Friday, January 22, 2016

Favouring Faversham

It seems to me that when it comes to visitors, much of East Kent is overshadowed by Canterbury. Not that there is anything wrong with Canterbury; it is a beautiful little city and, when I'm home, I enjoy making day trips there to browse the shops and soak up some history.

But East Kent has so much more to offer.

Faversham, for example.

Boats moored along Front Brent's Creek

Within the past few weeks, I have made two trips to Faversham, a medieval market town situated some ten miles from Canterbury. The town has pre-Roman roots as an ancient sea port, and was once home to Faversham Abbey. It was later an important center for both brewing and the explosives industry. The Chart Mills are one of the country's only fully restored gunpowder mills, and they are open to visitors.

A Shepherd Neame welcome
One of my favorite places to visit when I'm in Faversham is the Shepherd Neame brewery. Shepherd Neame, Britain's oldest commercial brewery, has been operating in one form or another in Faversham since 1698, although there is evidence that the brewing of ale was probably taking place on the site before then. It remained in the Shepherd family for generations. In 1864, Percy Neame joined as a partner, and in 1875, after the death of Henry Shepherd Jr., he became the company's sole proprietor. Since then, the company has remained in the hands of the Neame family.

Shepherd Neame produces a wide range of beers, and also is the UK distributor for such overseas brands as Asahi and Sam Adams.

I did the Shepherd Neame brewery tour a few years ago, and knew that I would have to do it again with my husband. Luckily, my parents bought us a tour as a Christmas present and so immediately after Christmas, we went in search of beer.

One of two stained glass windows showing the history
of Shepherd Neame.
Our guide was a lovely woman named Helen. After showing us a short video about the history of brewing in the town, she led us through the various aspects of the brewing process. We tasted some of the hops and barley used, and learned about the stages involved in producing top-quality beer.

Of particular note are two beautiful stained glass windows, which show different parts of Shepherd Neame's history. In the window shown here, you can see the spitfire plane and a bishop's finger road sign (both have given their names to ales). You can also see boats on the creek, other buildings around Faversham, and depictions of the brewing itself.

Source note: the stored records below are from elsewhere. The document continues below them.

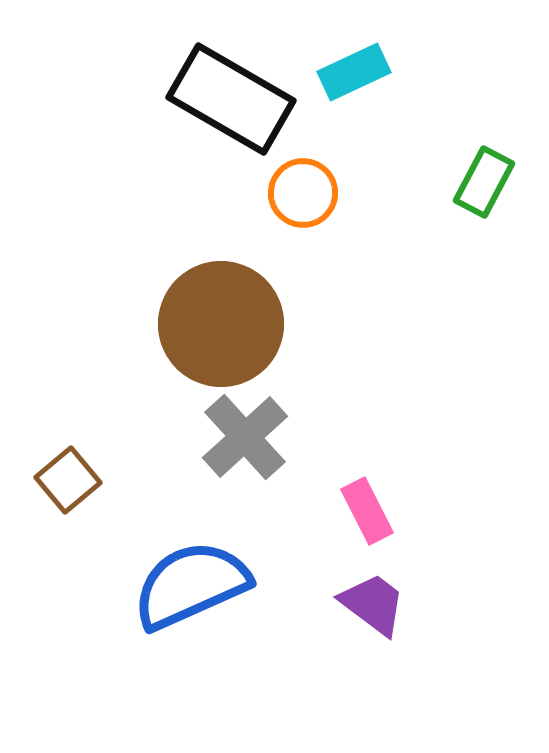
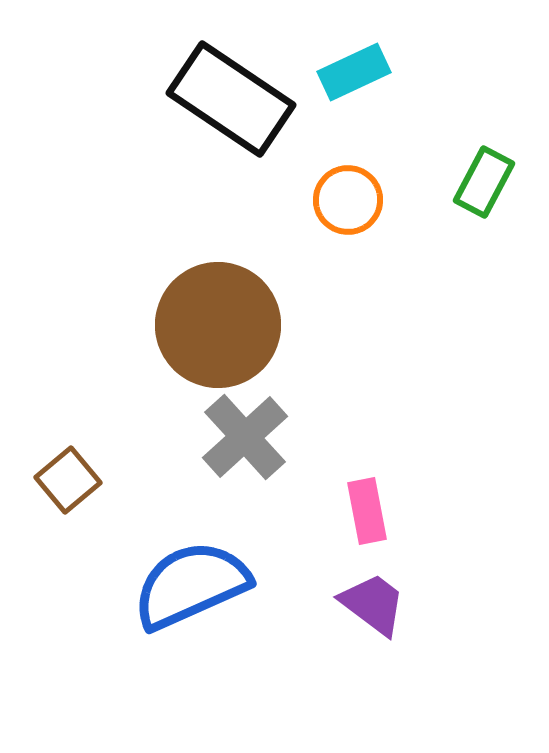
black rectangle: rotated 4 degrees clockwise
orange circle: moved 45 px right, 7 px down
brown circle: moved 3 px left, 1 px down
pink rectangle: rotated 16 degrees clockwise
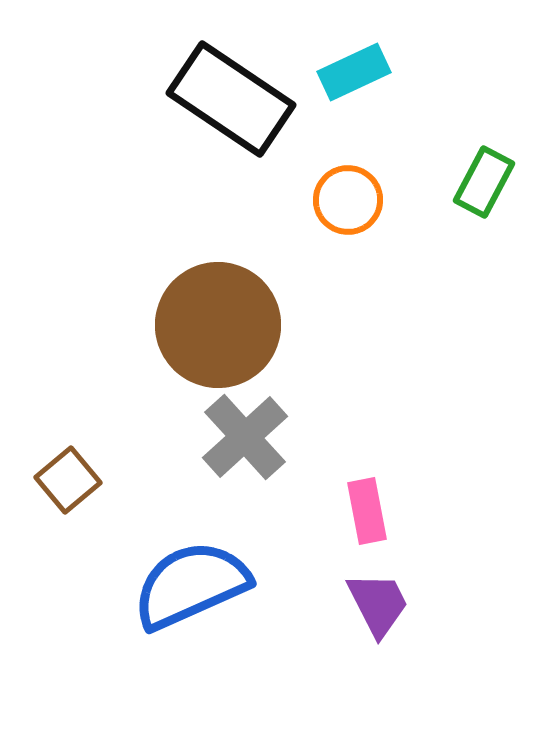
purple trapezoid: moved 5 px right; rotated 26 degrees clockwise
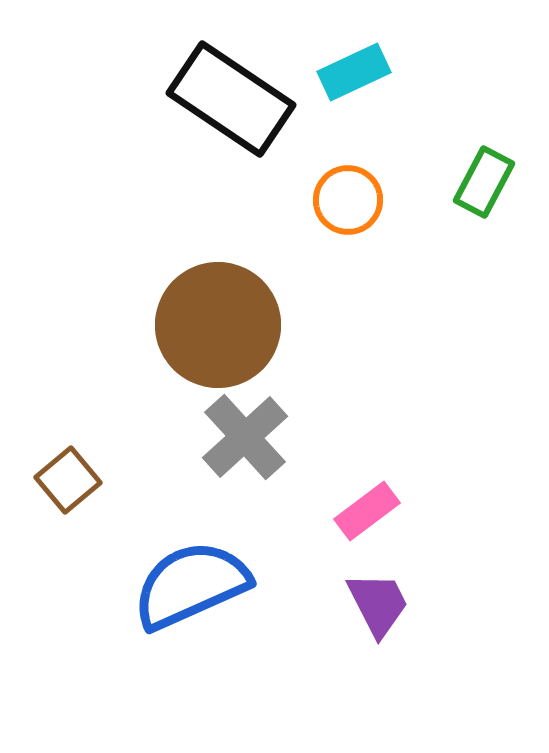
pink rectangle: rotated 64 degrees clockwise
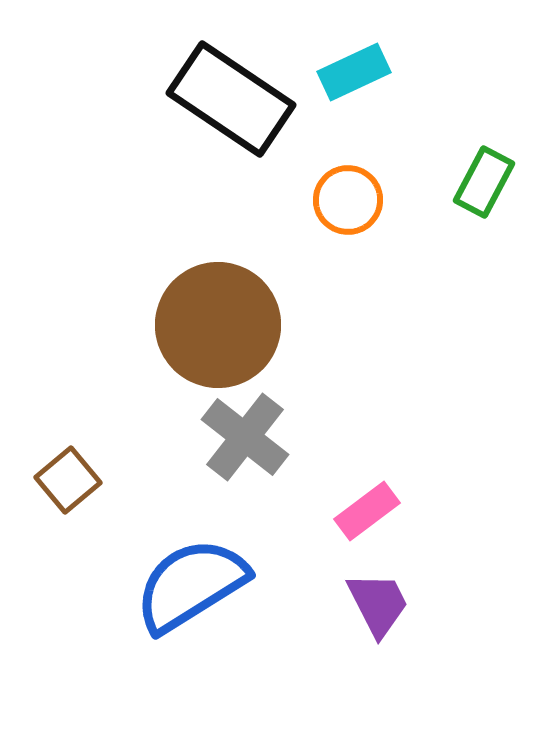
gray cross: rotated 10 degrees counterclockwise
blue semicircle: rotated 8 degrees counterclockwise
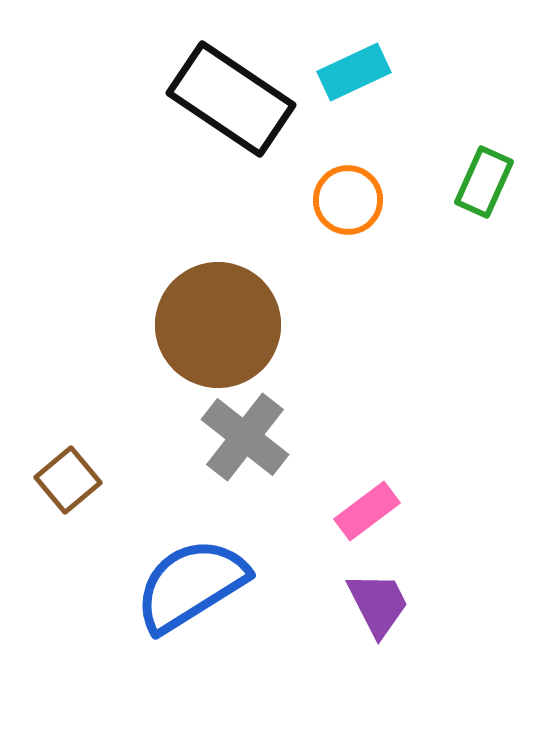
green rectangle: rotated 4 degrees counterclockwise
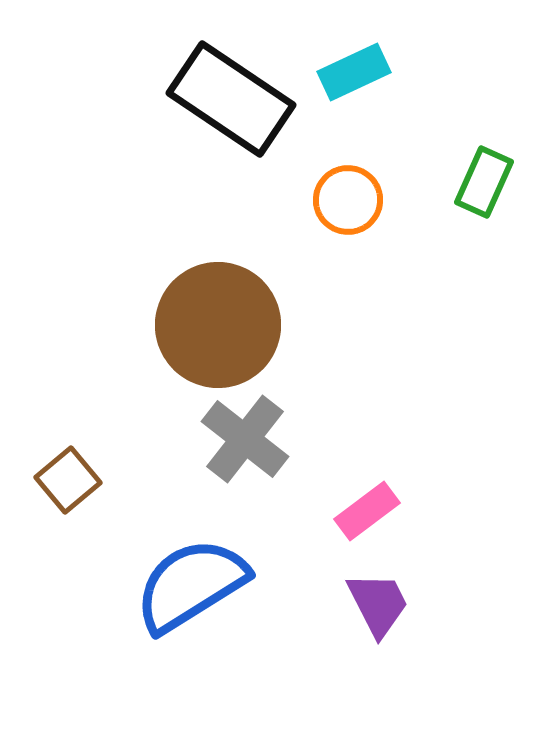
gray cross: moved 2 px down
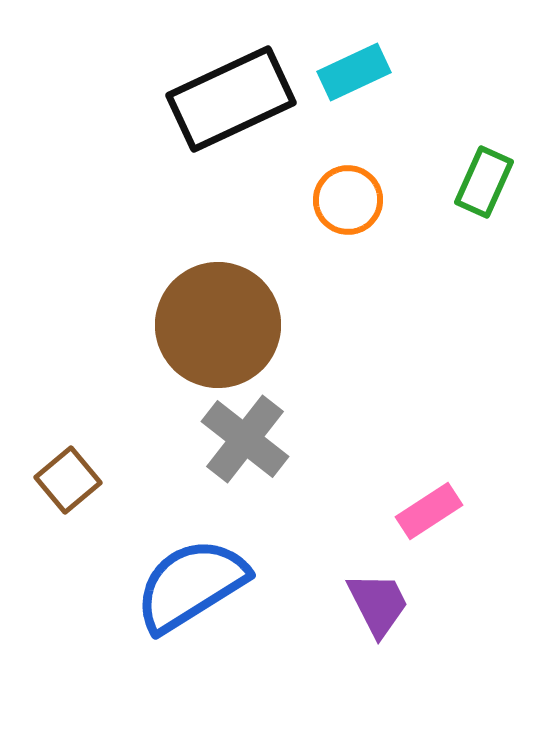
black rectangle: rotated 59 degrees counterclockwise
pink rectangle: moved 62 px right; rotated 4 degrees clockwise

But of course, when you tour a brewery, you all want to reach the end. That's where the beer is. The tour finished in the brewery's pub (open only to tour members). Here we embarked upon a tutored tasting of six Shepherd Neame products. We learned about the aroma, color, and clarity of the beers, and the taste. Each guest received six sizeable samples. Among our day's samples were Whitstable Bay Blonde, Sam Adams Boston Lager, Christmas Ale, Double Stout and (if memory serves) Rudolph's Reward and Late Red. The tour takes about 2 hours and reservations are recommended.

The tours frequently run on a Sunday, and so afterwards, I recommend strolling just up the street to The Bear Inn, a Shepherd Neame pub, for a roast dinner and another pint or two. If you are feeling "ale-d out", there are a couple of very nice tearooms opposite the brewery where you can recover with a pot of Earl Grey and a slice of bread pudding.

Faversham also has some wonderful walks along the creeks that surround the town. Although it was a bit too muddy to enjoy some of the trails on the January afternoon that we set out, we were still able to enjoy strolls past moorings, country pubs, and the old priory.